Homozygous deletion of CDKN2A/B was recently incorporated into the World Health Organization classification for grade 3 meningiomas. While this marker is overall rare in meningiomas, its relationship to other CDKN2A alterations on a transcriptomic, epigenomic, and copy number level has not yet been determined. We therefore utilized multidimensional molecular data of 1577 meningioma samples from 6 independent cohorts enriched for clinically aggressive meningiomas to comprehensively interrogate the spectrum of CDKN2A alterations through DNA methylation, copy number variation, transcriptomics, and proteomics using an integrated molecular approach. Homozygous CDKN2A/B deletions were identified in only 7.1% of cases but were associated with significantly poorer outcomes compared to tumors without these deletions. Heterozygous CDKN2A/B deletions were identified in 2.6% of cases and had similarly poor outcomes as those with homozygous deletions. Among tumors with intact CDKN2A/B (without a homozygous or heterozygous deletion), we found a distinct difference in outcome based on mRNA expression of CDKN2A, with meningiomas that had elevated mRNA expression (CDKN2A) having a significantly shorter time to recurrence. The expression of CDKN2A was independently prognostic after accounting for copy number loss and consistently increased with WHO grade and more aggressive molecular and methylation groups irrespective of cohort. Despite the discordant and mutually exclusive status of the CDKN2A gene in these groups, both CDKN2A meningiomas and meningiomas with CDKN2A deletions were enriched for similar cell cycle pathways but at different checkpoints. High mRNA expression of CDKN2A was also associated with gene hypermethylation, Rb-deficiency, and lack of response to CDK inhibition. p16 immunohistochemistry could not reliably differentiate between meningiomas with and without CDKN2A deletions but appeared to correlate better with mRNA expression. These findings support the role of CDKN2A mRNA expression as a biomarker of clinically aggressive meningiomas with potential therapeutic implications.

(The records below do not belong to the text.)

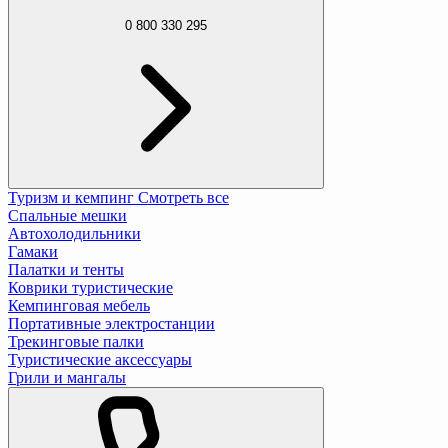
0 800 330 295
Туризм и кемпинг
Смотреть все
Спальные мешки
Автохолодильники
Гамаки
Палатки и тенты
Коврики туристические
Кемпинговая мебель
Портативные электростанции
Трекинговые палки
Туристические аксессуары
Грили и мангалы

CDKN2A/B 纯合缺失最近被纳入世界卫生组织 3 级脑膜瘤分类。虽然这种标志物在脑膜瘤中总体较为罕见,但它与转录组、表观遗传学和拷贝数水平上其他 CDKN2A 改变的关系尚未确定。因此,我们利用来自 6 个独立队列的 1577 例脑膜瘤样本的多维分子数据,这些队列均富含临床侵袭性脑膜瘤,通过整合分子方法,利用 DNA 甲基化、拷贝数变异、转录组学和蛋白质组学全面探究 CDKN2A 改变的谱。仅在 7.1%的病例中发现 CDKN2A/B 纯合缺失,但与没有这些缺失的肿瘤相比,预后显著较差。在 2.6%的病例中发现杂合性 CDKN2A/B 缺失,其结果与纯合缺失相似。在 CDKN2A/B 完整的肿瘤(无纯合或杂合缺失)中,我们根据 CDKN2A 的 mRNA 表达发现了截然不同的预后差异,CDKN2A 高表达(CDKN2A)的脑膜瘤复发时间明显缩短。在考虑到拷贝数丢失后,CDKN2A 的表达是独立的预后因素,并且与 WHO 分级和更具侵袭性的分子和甲基化组一致增加,与队列无关。尽管在这些组中 CDKN2A 基因的状态存在差异和相互排斥,但 CDKN2A 脑膜瘤和 CDKN2A 缺失的脑膜瘤都富集了相似的细胞周期途径,但在不同的检查点。CDKN2A 的高 mRNA 表达也与基因高甲基化、Rb 缺陷和对 CDK 抑制无反应有关。p16 免疫组化不能可靠地区分有和无 CDKN2A 缺失的脑膜瘤,但似乎与 mRNA 表达相关性更好。这些发现支持 CDKN2A mRNA 表达作为具有潜在治疗意义的临床侵袭性脑膜瘤的生物标志物的作用。